Source records
· · ·

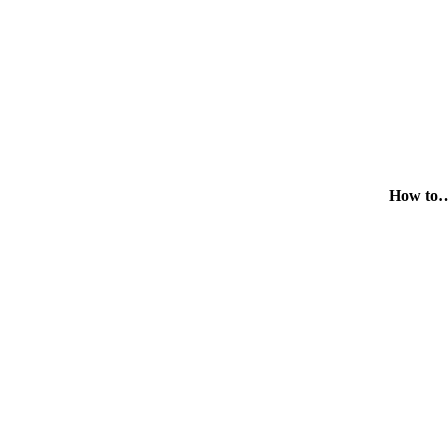
How to…d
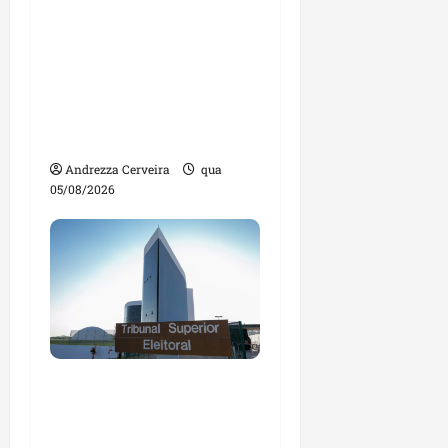
Feira do Empreendedor
traz inteligência
artificial e novas
tecnologias para
impulsionar o
agronegócio
Andrezza Cerveira
qua
05/08/2026
Maranhão tem quase
mil nomes em lista de
gestores públicos com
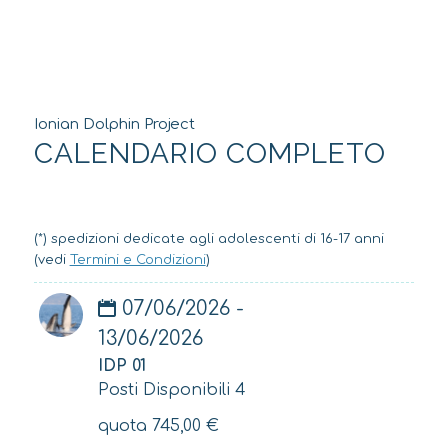
Ionian Dolphin Project
CALENDARIO COMPLETO
(*) spedizioni dedicate agli adolescenti di 16-17 anni
(vedi
Termini e Condizioni
)
07/06/2026 -
13/06/2026
IDP 01
Posti Disponibili 4
quota
745,00
€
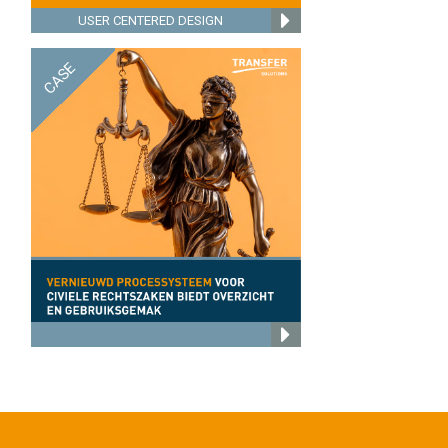
USER CENTERED DESIGN
CASE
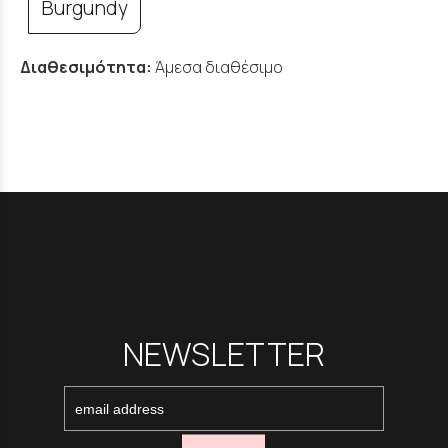
Burgundy
Διαθεσιμότητα:
Άμεσα διαθέσιμο
NEWSLETTER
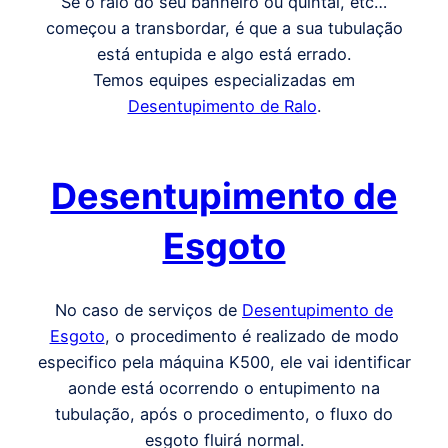
Se o ralo do seu banheiro ou quintal, etc…
começou a transbordar, é que a sua tubulação
está entupida e algo está errado.
Temos equipes especializadas em
Desentupimento de Ralo
.
Desentupimento de
Esgoto
No caso de serviços de
Desentupimento de
Esgoto
, o procedimento é realizado de modo
especifico pela máquina K500, ele vai identificar
aonde está ocorrendo o entupimento na
tubulação, após o procedimento, o fluxo do
esgoto fluirá normal.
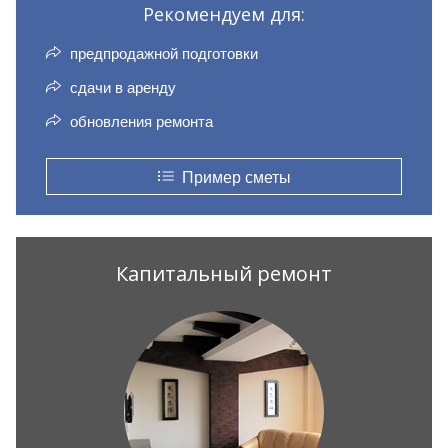
Рекомендуем для:
предпродажной подготовки
сдачи в аренду
обновления ремонта
Пример сметы
Капитальный ремонт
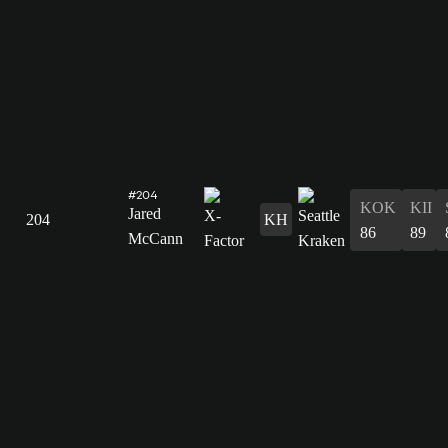
#204
KOK
KII
Jared
204
KH
86
89
McCann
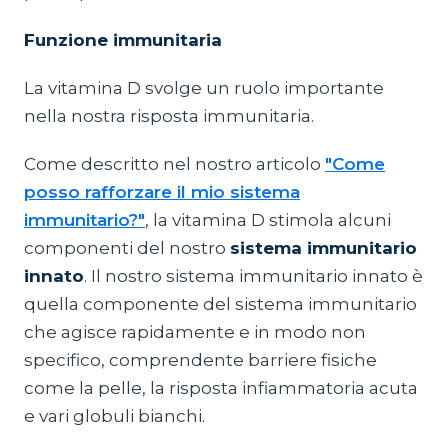
Funzione immunitaria
La vitamina D svolge un ruolo importante
nella nostra risposta immunitaria.
Come descritto nel nostro articolo
"Come
posso rafforzare il mio sistema
immunitario?"
, la vitamina D stimola alcuni
componenti del nostro
sistema immunitario
innato
. Il nostro sistema immunitario innato è
quella componente del sistema immunitario
che agisce rapidamente e in modo non
specifico, comprendente barriere fisiche
come la pelle, la risposta infiammatoria acuta
e vari globuli bianchi.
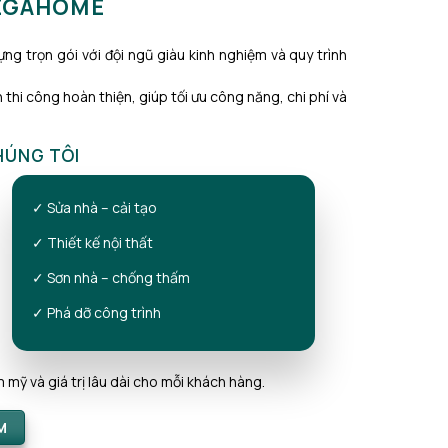
MEGAHOME
ng trọn gói với đội ngũ giàu kinh nghiệm và quy trình
 thi công hoàn thiện, giúp tối ưu công năng, chi phí và
HÚNG TÔI
✓ Sửa nhà – cải tạo
✓ Thiết kế nội thất
✓ Sơn nhà – chống thấm
✓ Phá dỡ công trình
 và giá trị lâu dài cho mỗi khách hàng.
M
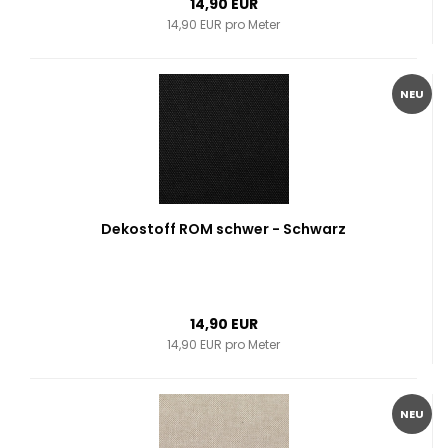
14,90 EUR
14,90 EUR pro Meter
NEU
Dekostoff ROM schwer - Schwarz
14,90 EUR
14,90 EUR pro Meter
NEU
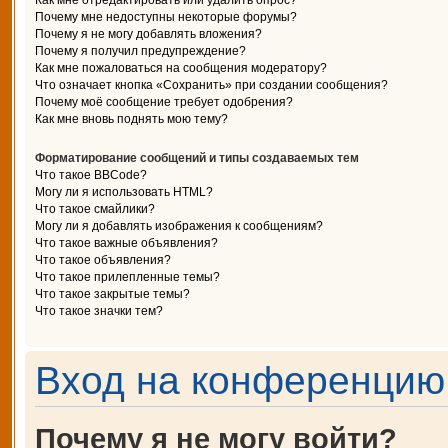
Как мне отредактировать или удалить опрос?
Почему мне недоступны некоторые форумы?
Почему я не могу добавлять вложения?
Почему я получил предупреждение?
Как мне пожаловаться на сообщения модератору?
Что означает кнопка «Сохранить» при создании сообщения?
Почему моё сообщение требует одобрения?
Как мне вновь поднять мою тему?
Форматирование сообщений и типы создаваемых тем
Что такое BBCode?
Могу ли я использовать HTML?
Что такое смайлики?
Могу ли я добавлять изображения к сообщениям?
Что такое важные объявления?
Что такое объявления?
Что такое прилепленные темы?
Что такое закрытые темы?
Что такое значки тем?
Вход на конференцию 
Почему я не могу войти?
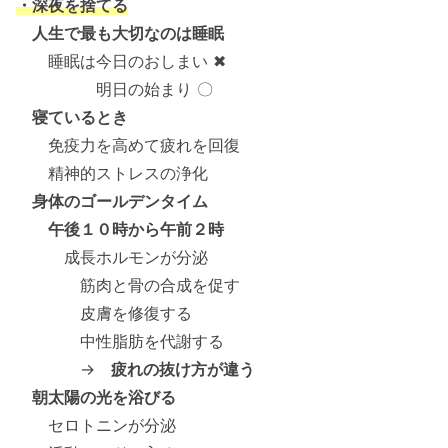
・深夜を捨てる
人生で最も大切なのは睡眠
睡眠は今日のおしまい ✖
明日の始まり 〇
寝ているとき
免疫力を高めて疲れを回復
精神的ストレスの浄化
身体のゴールデンタイム
午後１０時から午前２時
成長ホルモンが分泌
筋肉と骨の合成を促す
皮膚を修復する
中性脂肪を代謝する
→
疲れの抜け方が違う
朝太陽の光を浴びる
セロトニンが分泌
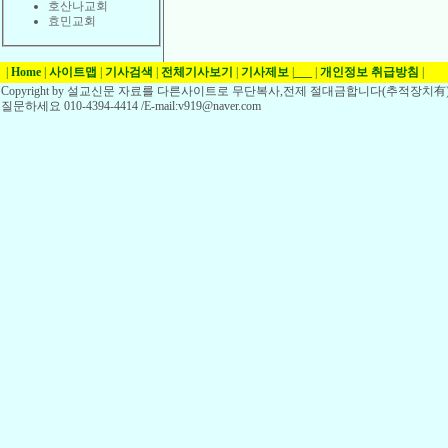
호산나교회
효민교회
|
Home
|
사이트맵
|
기사검색
|
전체기사보기
|
기사제보
|
___
|
개인정보 취급방침
|
Copyright by 설교신문 자료를 다른사이트로 무단복사,전제 절대금합니다(추적장치有)
질문하세요 010-4394-4414 /E-mail:v919@naver.com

· · ·

Check each line of the records above for the string "такое", and report every line that has it.

EXERCISE RESULT:
Что такое BBCode?
Что такое смайлики?
Что такое важные объявления?
Что такое объявления?
Что такое прилепленные темы?
Что такое закрытые темы?
Что такое значки тем?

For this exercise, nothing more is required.